Duidelijk is dat de moeder heel veel van haar dochters houdt en het beste met hen voor heeft. Zij ziet en accepteert dat het beter voor haar dochters is dat zij niet meer thuis komen wonen en elders opgroeien. Zij heeft er gevoelsmatig heel veel moeite mee om het gezag kwijt te raken. Vooral nu zij meewerkt met de uithuisplaatsing. Het hof begrijpt dat het voor de moeder een moeilijk te verwerken beslissing is maar het belang van de kinderen moet hier voorop staan. Het hof wil de moeder meegeven dat het feit dat het gezag van de moeder over [de minderjarige1] en [de minderjarige2] is beëindigd, niet met zich brengt dat zij voor [de minderjarige1] en [de minderjarige2] minder belangrijk is of dat zij geen rol meer in het leven van haar kinderen speelt. Immers, de moeder zal ondanks de beëindiging van het gezag altijd de moeder van [de minderjarige1] en [de minderjarige2] blijven. Bovendien houdt zij het recht op informatie over de ontwikkeling van de kinderen en op contact met de kinderen voor zover het belang van de kinderen zich hiertegen niet verzet.
uitleg voor de kinderen
5.9
Het hof zal hierna in voor de kinderen begrijpelijke taal proberen uit te leggen waarom de moeder niet meer het gezag over hen kan hebben.
5.1
[de minderjarige1] schrijft dat haar moeder het gezag weer kan hebben. [de minderjarige2] wil graag dat wat zij vindt niet verteld wordt.
5.11
[de minderjarige1] en [de minderjarige2] hebben vroeger thuis veel onrust en onveiligheid meegemaakt. Daardoor hebben zij problemen gekregen die maken dat het opgroeien en ontwikkelen voor hen moeilijker is dan bij andere kinderen. Zij hebben veel deskundige hulp nodig bij het opgroeien. Met die hulp moet een begin gemaakt kunnen worden. Ook hebben zij meer dan andere kinderen rust en duidelijkheid nodig. Duidelijkheid ook over waar zij wonen en waar zij tot zij 18 jaar zijn (of langer) kunnen opgroeien.

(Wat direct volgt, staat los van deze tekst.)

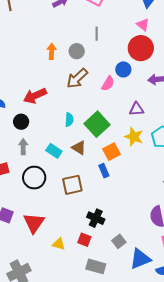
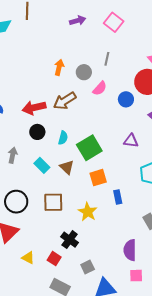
brown arrow: (77, 78) -> (65, 101), moved
pink semicircle: (108, 84) -> (100, 88), moved
black circle: (21, 122) -> (37, 132), moved
yellow star: (134, 137) -> (88, 212), moved
blue rectangle: (104, 171) -> (118, 197), moved
black circle: (34, 178) -> (16, 202), moved

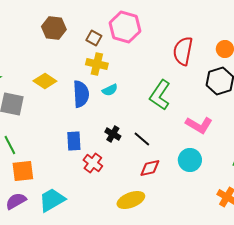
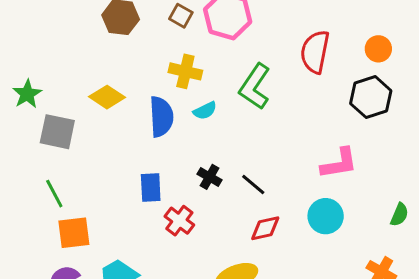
brown square: (94, 38) -> (181, 16), moved
green L-shape: (160, 95) -> (255, 87), moved
pink L-shape: (199, 125) -> (339, 163), turned -40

Het is de bedoeling dat [de minderjarige1] bij [F] en [de minderjarige2] bij haar gezinshuis opgroeit. In ieder geval kunnen zij niet bij hun moeder wonen en opgroeien. Daar is iedereen het wel over eens. Ook [de minderjarige1] en [de minderjarige2] vinden dat. Wel hopen ze soms in hun hart dat het wel kan.
5.12
Nu kan het zijn dat in de komende jaren de kinderen of de moeder toch anders gaan denken over hun woonplek. Dat kan dan veel onrust en gedoe geven. De afgelopen tijd heeft opa veel getrokken aan de kinderen en laat hij hen weten dat zij beter ergens anders kunnen gaan wonen. Dit geeft veel onrust bij [de minderjarige1] en [de minderjarige2] . De moeder is het hier niet mee eens maar opa heeft veel invloed op de moeder en zij kan niet voorkomen dat opa dit soort dingen zegt.

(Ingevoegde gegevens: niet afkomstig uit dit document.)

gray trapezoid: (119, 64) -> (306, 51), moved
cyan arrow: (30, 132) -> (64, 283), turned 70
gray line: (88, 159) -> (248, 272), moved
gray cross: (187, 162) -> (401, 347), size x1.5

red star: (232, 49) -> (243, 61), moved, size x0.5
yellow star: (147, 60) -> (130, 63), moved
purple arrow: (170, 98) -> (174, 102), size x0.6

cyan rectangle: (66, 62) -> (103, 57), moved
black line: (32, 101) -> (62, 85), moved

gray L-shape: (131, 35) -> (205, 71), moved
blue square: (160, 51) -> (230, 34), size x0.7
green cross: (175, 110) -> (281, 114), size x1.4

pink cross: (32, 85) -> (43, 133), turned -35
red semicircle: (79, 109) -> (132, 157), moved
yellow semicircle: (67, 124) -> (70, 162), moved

Het kan ook gebeuren dat er meningsverschillen over hulpverlening, regels of school komen. Voor de moeder is het best lastig om als de kinderen in de toekomst iets anders willen dan de hulpverleners goed voor hen vinden, nee tegen de kinderen te zeggen. Als de moeder gezag heeft en iets anders wil dan de hulpverleners goed voor de kinderen vinden kan de hulpverlening niet beginnen.

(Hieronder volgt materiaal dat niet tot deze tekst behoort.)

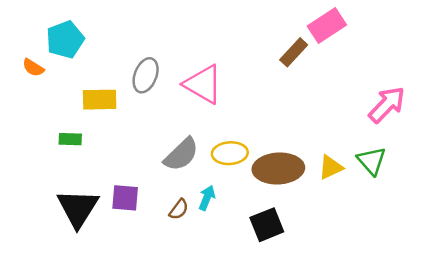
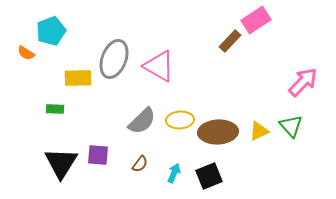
gray ellipse: (146, 75) -> (114, 59), size x1.4
cyan arrow: (207, 198) -> (174, 173), moved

Het hof wil niet dat de woonplek en de hulp voor de kinderen in gevaar komt. Daarom vindt het hof het belangrijk dat de GI het gezag heeft over hen. Dan is de voogd eindverantwoordelijk voor de kinderen. En komt de band tussen de moeder en de kinderen bij moeilijke beslissingen waar één van hen het mogelijk niet mee eens is niet onder druk te staan. Immers het is dan de voogd die de beslissingen neemt. Dat betekent niet dat de moeder van [de minderjarige1] en [de minderjarige2] niet belangrijk is. Zeker niet. Het is duidelijk dat de moeder veel van haar dochters houdt en haar dochters van haar. De voogd gaat de moeder op de hoogte houden van hoe het gaat met [de minderjarige1] en [de minderjarige2] en welke belangrijke zaken er spelen. Ook moet de voogd ervoor zorgen dat er goed contact is tussen de moeder en de kinderen. Dit contact is nu wat weinig. Misschien komt er door deze uitspraak van het hof wat rust en zekerheid waardoor er uitbreiding van het contact kan komen.
Het hof heeft bij de beslissing dat de moeder geen gezag moet hebben er ook rekening mee gehouden dat de moeder niet altijd goed te bereiken is voor de hulpverleners en zich soms niet aan afspraken houdt. Dat is erg vervelend. Vooral als er voor de kinderen belangrijke zaken geregeld moeten worden.
Het hof moet ook nog noemen dat in de wet staat dat een ondertoezichtstelling maar voor een kortere tijd is. En dat als het niet meer de bedoeling is dat kinderen thuis gaan wonen, die ondertoezichtstelling moet stoppen. En niet elk jaar weer door de rechter verlengd moet worden. Ook vanwege alle onrust en onzekerheid die dit met zich meebrengt. Als de rechter het in het belang van de kinderen nodig vindt dat deskundigen in het opvoeden van kinderen daarna de beslissingen nemen over de kinderen dan moeten die deskundigen het gezag krijgen.

6.De slotsom

Op grond van hetgeen hiervoor is overwogen dient het hof de bestreden beschikking te bekrachtigen.

7.De beslissing

Het hof, beschikkende in hoger beroep:
bekrachtigt de beschikking van de rechtbank Noord-Nederland, locatie Leeuwarden, van 29 augustus 2018;
wijst het meer of anders verzochte af.
Deze beschikking is gegeven door mrs. J.G. Idsardi, G.M. van der Meer en B.J. Voerman, bijgestaan door mr. H.B. Fortuyn als griffier, en is op 7 mei 2019 uitgesproken in het openbaar in tegenwoordigheid van de griffier.